Bueno, identificar a alguien en función del nombre de otra persona, en principio podría parecer hasta denigrante, pero quienes conocemos a Cuca y, sobre todo, sabemos cómo fue la vida de Ramón Gaya, entendemos perfectamente esta condición de ‘compañera de’ como un mérito, vamos, como un acierto del destino.

Desde que Ramón Gaya perdió a Fe Sanz, su primera mujer, su vida -y por tanto también su obra-, sufrió como una falta de suelo, de estabilidad. Fue a partir de los años setenta, cuando Cuca y Ramón se conocen y deciden vivir juntos, cuando la vida del pintor dio un giro definitivo.

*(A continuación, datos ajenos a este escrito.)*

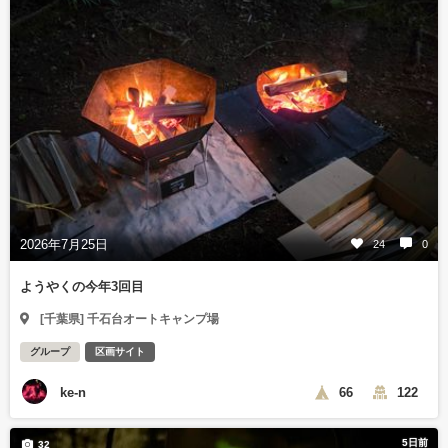
2026年7月25日
24
0
ようやくの今年3回目
[千葉県] 千石台オートキャンプ場
グループ
区画サイト
ke-n
66
122
5日前
32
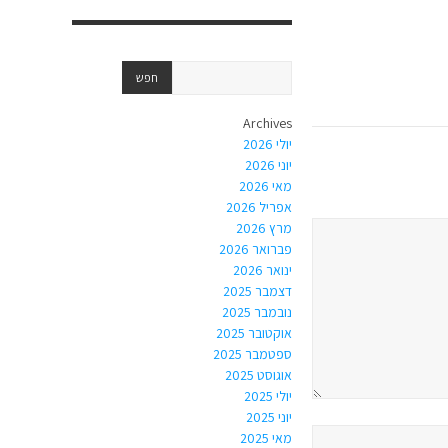
Archives
יולי 2026
יוני 2026
מאי 2026
אפריל 2026
מרץ 2026
פברואר 2026
ינואר 2026
דצמבר 2025
נובמבר 2025
אוקטובר 2025
ספטמבר 2025
אוגוסט 2025
יולי 2025
יוני 2025
מאי 2025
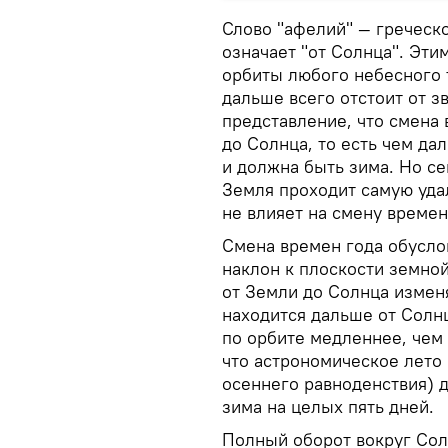
Слово "афелий" — греческ
означает "от Солнца". Эти
орбиты любого небесного 
дальше всего отстоит от 
представление, что смена 
до Солнца, то есть чем да
и должна быть зима. Но се
Земля проходит самую удал
не влияет на смену времен
Смена времен года обусло
наклон к плоскости земной
от Земли до Солнца изменя
находится дальше от Солн
по орбите медленнее, чем 
что астрономическое лето 
осеннего равноденствия) 
зима на целых пять дней.
Полный оборот вокруг Сол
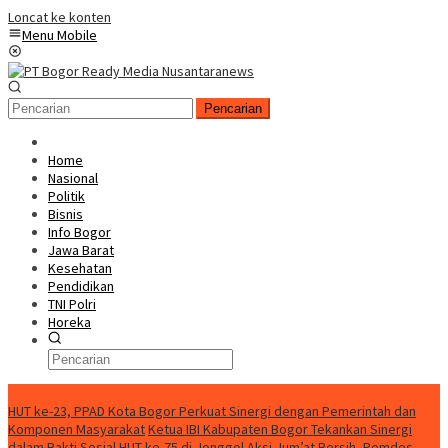
Loncat ke konten
Menu Mobile
Pencarian
Home
Nasional
Politik
Bisnis
Info Bogor
Jawa Barat
Kesehatan
Pendidikan
TNI Polri
Horeka
Berita Terkini
HUT ke-23, PPAD Kota Bogor Perkuat Sinergi dengan Pemerintah dan
Komponen Masyarakat
Ketua IBI Kabupaten Bogor Tekankan Sinergi
dalam Bakti Sosial HUT ke-75 di Jonggol
Aksi Jum’at Bersih, Pemdes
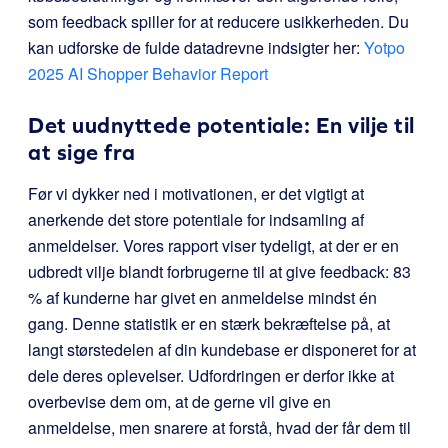
som feedback spiller for at reducere usikkerheden. Du
kan udforske de fulde datadrevne indsigter her:
Yotpo
2025 AI Shopper Behavior Report
Det uudnyttede potentiale: En vilje til
at sige fra
Før vi dykker ned i motivationen, er det vigtigt at
anerkende det store potentiale for indsamling af
anmeldelser. Vores rapport viser tydeligt, at der er en
udbredt vilje blandt forbrugerne til at give feedback: 83
% af kunderne har givet en anmeldelse mindst én
gang. Denne statistik er en stærk bekræftelse på, at
langt størstedelen af din kundebase er disponeret for at
dele deres oplevelser. Udfordringen er derfor ikke at
overbevise dem om, at de gerne vil give en
anmeldelse, men snarere at forstå, hvad der får dem til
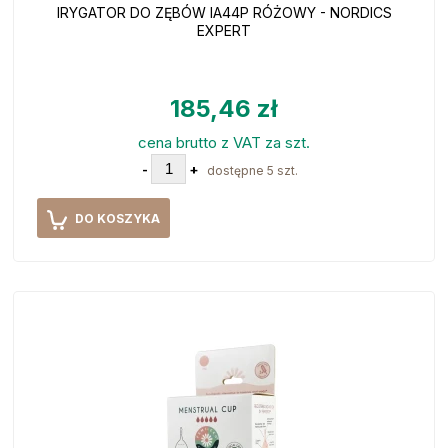
IRYGATOR DO ZĘBÓW IA44P RÓŻOWY - NORDICS
EXPERT
185,46 zł
cena brutto z VAT za szt.
-
+
dostępne 5 szt.
DO KOSZYKA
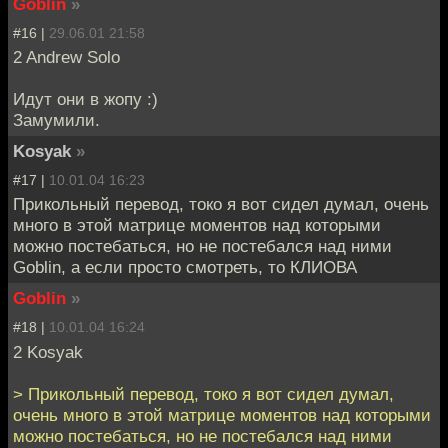
Goblin
»
#16 |
29.06.01 21:58
2 Andrew Solo
Идут они в жопу :)
Замумили.
Kosyak
»
#17 |
10.01.04 16:23
Прикольный перевод, токо я вот сидел думал, очень
много в этой матрице моментов над которыми
можно постебаться, но не постебался над ними
Goblin, а если просто смотреть, то КЛИОВА
Goblin
»
#18 |
10.01.04 16:24
2 Kosyak
> Прикольный перевод, токо я вот сидел думал,
очень много в этой матрице моментов над которыми
можно постебаться, но не постебался над ними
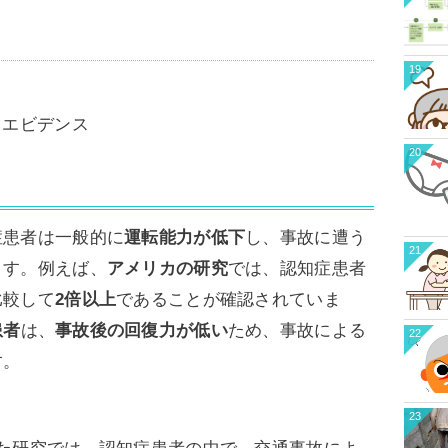
19
るエビデンス
20
症患者は一般的に
運転能力が低下
し、事故に遭う
21
ます。例えば、
アメリカの研究
では、認知症患者
比較して
2倍以上
であることが確認されていま
患者
は、
事故後の回復力が低い
ため、事故による
22
す。
23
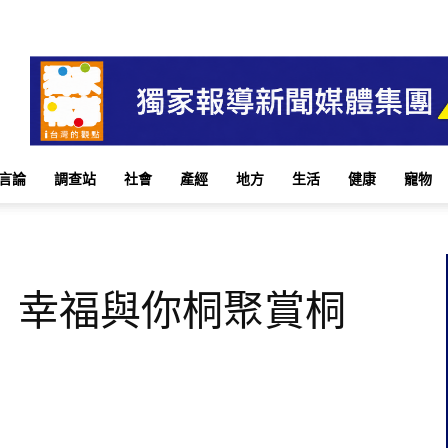
言論
調查站
社會
產經
地方
生活
健康
寵物
 幸福與你桐聚賞桐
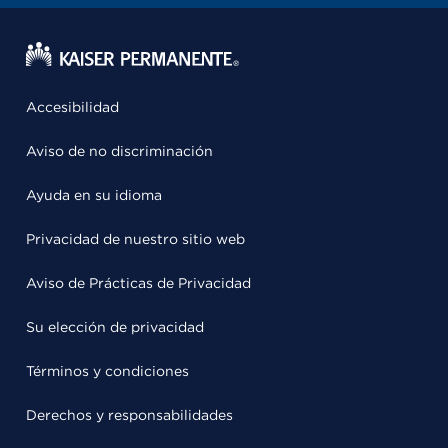
Accesibilidad
Aviso de no discriminación
Ayuda en su idioma
Privacidad de nuestro sitio web
Aviso de Prácticas de Privacidad
Su elección de privacidad
Términos y condiciones
Derechos y responsabilidades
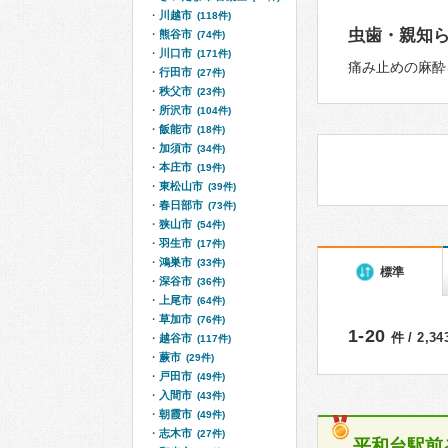
川越市
(118件)
虫歯・親知
熊谷市
(74件)
川口市
(171件)
痛み止めの麻酔
行田市
(27件)
秩父市
(23件)
所沢市
(104件)
飯能市
(18件)
加須市
(34件)
本庄市
(19件)
東松山市
(39件)
春日部市
(73件)
狭山市
(54件)
羽生市
(17件)
鴻巣市
(33件)
標準
深谷市
(36件)
上尾市
(64件)
草加市
(76件)
1-20
件 / 2,3
越谷市
(117件)
蕨市
(29件)
戸田市
(49件)
入間市
(43件)
朝霞市
(49件)
志木市
(27件)
平和台駅前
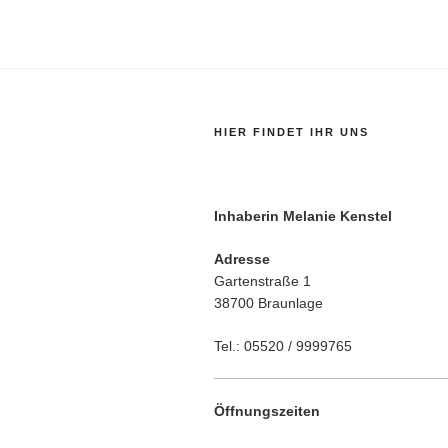
HIER FINDET IHR UNS
Inhaberin Melanie Kenstel
Adresse
Gartenstraße 1
38700 Braunlage
Tel.: 05520 / 9999765
Öffnungszeiten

Esa compañía tan sólida, esa comunicación tan profunda y tan verdadera, facilitaron muchísimo que el pintor pudiera dedicarse plenamente a su labor pictórica. De hecho, a partir de aquellos años, Ramón Gaya estuvo pintando más y escribiendo menos, es decir, todo lo contrario a lo que venía haciendo desde su vuelta a Europa a partir de 1952.

Volvía de nuevo a reflexionar sobre la realidad mediante lo pictórico -que era su verdadera vocación-, frente a la mera reflexión sobre la Pintura, que era fundamentalmente de lo que escribía. Creo que el fruto de esa estabilidad emocional y hasta física que compartieron juntos, tuvo su máxima expresión en la extraordinaria exposición que se realizó en El Almudí con obras que iban de 1990 a 1995, exposición que sirvió para mostrar al Gaya más maduro, más libre y avanzado.

Ya han pasado casi diecisiete años desde que Ramón Gaya nos dejó y, sin embargo, la labor de su viuda sigue siendo exactamente la misma que tuvo desde que lo conoció: trabajar incansablemente para que la obra de este pintor sea conocida y admirada por el mayor número posible de personas.